Polly, elle, qui regardait Thomas agir d'un œil soucieux, prit un dossier dans ses mains, et se dirigea vers un employé de la Shelby Company Limited, Jack.

- Tiens, occupe-toi de ça, avant que Tommy ne le trouve. 

- Mais, c'est de la compta, ça, Polly.

- Madame Gray, tu veux ? Oui, félicitation, tu as été augmenté pour la journée. Bon travail.

- Mais..

A peine le pauvre Jack avait-il le temps de se tourner vers la patronne que celle-ci partait déjà d'un pas plus que décidé vers l'ancien bureau de Tom, qui aujourd'hui était le bureau de John.

- Tu crois que c'est avec des putains de pieds sur le bureau, que le travail avance ?

- Ça va Pol', il est même pas dix-heures.

- Sors d'ici.

-..C'est mon bureau Polly, tu as le t..

- Sors d'ici avant que je ne botte ton cul aplati par cette foutue chaise. Et cherche Arthur, Linda a appelé il n'est pas rentrée de la nuit.

John se leva d'un air nonchalant, puis sourit en coin en écoutant les derniers propos de sa tante.

- Putain d'Arthur...

Rapidement, Polly ferma la porte sur le dernier pas de John, qui sentit le vent dans sa nuque.

le 10 novembre 1923 , 10h23 - Les bureaux de la SCL.

A peine Thomas avait-il posé son pied sur le parquet massif, que les employés sentaient déjà la goutte se former sur le haut de leur crâne.

"Bonjour Monsieur Shelby!", "Bonjour Monsieur ..!", "Monsieur Shelby!" Voilà ce qui résonnait de toutes parts des bureaux dont les portes étaient grandes ouvertes.

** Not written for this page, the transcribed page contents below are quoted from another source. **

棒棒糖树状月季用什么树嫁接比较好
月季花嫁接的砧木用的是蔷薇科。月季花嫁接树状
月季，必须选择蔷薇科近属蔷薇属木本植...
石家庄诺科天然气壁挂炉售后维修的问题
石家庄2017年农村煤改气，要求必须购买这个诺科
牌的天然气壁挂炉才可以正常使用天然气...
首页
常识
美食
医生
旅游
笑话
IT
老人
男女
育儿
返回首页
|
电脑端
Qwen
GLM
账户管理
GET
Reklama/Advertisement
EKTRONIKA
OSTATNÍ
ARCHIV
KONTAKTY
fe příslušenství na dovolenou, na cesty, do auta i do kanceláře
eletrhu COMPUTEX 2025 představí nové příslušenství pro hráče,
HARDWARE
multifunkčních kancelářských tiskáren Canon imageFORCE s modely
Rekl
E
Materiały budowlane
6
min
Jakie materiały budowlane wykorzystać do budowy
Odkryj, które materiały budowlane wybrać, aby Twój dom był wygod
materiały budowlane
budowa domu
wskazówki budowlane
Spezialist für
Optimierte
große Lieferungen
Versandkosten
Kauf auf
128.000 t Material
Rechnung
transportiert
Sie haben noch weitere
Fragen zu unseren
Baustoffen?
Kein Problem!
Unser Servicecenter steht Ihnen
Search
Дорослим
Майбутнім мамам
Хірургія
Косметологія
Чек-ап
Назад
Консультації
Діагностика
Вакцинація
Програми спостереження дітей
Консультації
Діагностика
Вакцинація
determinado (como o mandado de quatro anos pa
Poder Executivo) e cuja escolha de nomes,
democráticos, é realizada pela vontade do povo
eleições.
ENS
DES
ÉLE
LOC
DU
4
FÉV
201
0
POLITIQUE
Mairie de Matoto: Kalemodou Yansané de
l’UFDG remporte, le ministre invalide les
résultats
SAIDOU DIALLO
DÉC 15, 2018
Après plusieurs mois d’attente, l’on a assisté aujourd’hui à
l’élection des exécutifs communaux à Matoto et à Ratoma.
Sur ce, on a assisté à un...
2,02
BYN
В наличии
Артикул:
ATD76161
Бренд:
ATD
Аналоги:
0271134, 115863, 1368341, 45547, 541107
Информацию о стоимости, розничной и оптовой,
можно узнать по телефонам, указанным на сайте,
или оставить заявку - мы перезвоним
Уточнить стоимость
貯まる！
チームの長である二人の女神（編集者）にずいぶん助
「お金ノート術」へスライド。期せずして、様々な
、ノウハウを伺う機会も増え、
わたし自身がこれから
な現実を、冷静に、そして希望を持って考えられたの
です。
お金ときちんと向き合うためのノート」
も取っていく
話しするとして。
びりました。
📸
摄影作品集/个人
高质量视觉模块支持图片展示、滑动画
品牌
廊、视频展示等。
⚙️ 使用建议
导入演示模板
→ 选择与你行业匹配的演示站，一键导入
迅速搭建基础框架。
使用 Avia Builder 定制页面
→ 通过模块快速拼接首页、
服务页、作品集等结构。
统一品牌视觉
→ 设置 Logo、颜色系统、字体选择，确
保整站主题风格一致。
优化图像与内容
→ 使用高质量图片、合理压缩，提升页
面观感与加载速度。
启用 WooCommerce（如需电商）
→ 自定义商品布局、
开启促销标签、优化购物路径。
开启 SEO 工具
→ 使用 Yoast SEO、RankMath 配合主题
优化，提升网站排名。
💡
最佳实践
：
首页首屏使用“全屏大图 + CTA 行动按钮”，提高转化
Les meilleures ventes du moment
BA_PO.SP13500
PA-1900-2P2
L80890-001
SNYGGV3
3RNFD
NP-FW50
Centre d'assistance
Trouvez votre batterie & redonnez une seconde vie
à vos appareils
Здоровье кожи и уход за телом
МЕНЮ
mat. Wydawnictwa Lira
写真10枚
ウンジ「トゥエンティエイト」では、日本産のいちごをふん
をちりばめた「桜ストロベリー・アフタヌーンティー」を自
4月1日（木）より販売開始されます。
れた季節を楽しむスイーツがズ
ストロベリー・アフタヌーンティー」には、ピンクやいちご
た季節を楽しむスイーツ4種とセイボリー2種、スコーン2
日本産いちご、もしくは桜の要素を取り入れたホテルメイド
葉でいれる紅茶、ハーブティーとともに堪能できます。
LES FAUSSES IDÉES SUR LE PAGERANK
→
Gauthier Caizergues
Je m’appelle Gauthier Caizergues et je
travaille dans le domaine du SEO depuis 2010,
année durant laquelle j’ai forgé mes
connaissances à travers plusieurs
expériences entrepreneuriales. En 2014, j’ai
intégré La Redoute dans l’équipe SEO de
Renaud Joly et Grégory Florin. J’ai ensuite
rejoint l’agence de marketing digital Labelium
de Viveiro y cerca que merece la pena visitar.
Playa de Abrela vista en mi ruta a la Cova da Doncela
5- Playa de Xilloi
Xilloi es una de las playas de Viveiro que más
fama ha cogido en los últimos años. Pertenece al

Le chef Thomas, répondit en hochant la tête traversant le grand hall, jusqu'à monter les escaliers qui répartissaient les autres bureaux à l'étage.

- Oh, bonjour Edith, où est Monsieur Gray, s'il vous plait ?

- Bonjour Monsieur Shelby... Mh.. Monsieur Gray n'est pas venu ce matin... Il n'a pas encore donné de nouvelles.

Thomas sentit a cet instant une sorte  de monter de nerf parvenir à son cerveau dont la rapidité était comparable à une une balle de Smith & Wesson visant sa proie.

- Merci Edith. Tenez.

Habilement, il passa sa main sous le pan droit de son manteau, et attrapa le fameux papier. 

- Vous poserez ceci sur son bureau, et quand il foutra un putain de pieds ici, c'est la première chose que vous lui direz.

- Bien Monsieur.

Edith finit par prendre le papier, en baissant les yeux comprenant la colère de son patron qu'elle commença à voir transparaître dans ses yeux clairs.

le 10 novembre 1923 , 15h04 - Cheltenham.

-.. Alors je ne pense pas que ça soit la meilleure façon de discuter avec eux..

Dans un bureau plutôt austère, Giorgia se trouvait assise a une grande table ovale, avec plusieurs hommes et une autre femme. La table était recouverte de papiers en tout genre. Des photos, des écrits, des journaux et des télégrammes. Les hommes avaient plutôt l'air fatigués, les chemises etaient froissés et leur visage piquait rien qu'en un seul regard.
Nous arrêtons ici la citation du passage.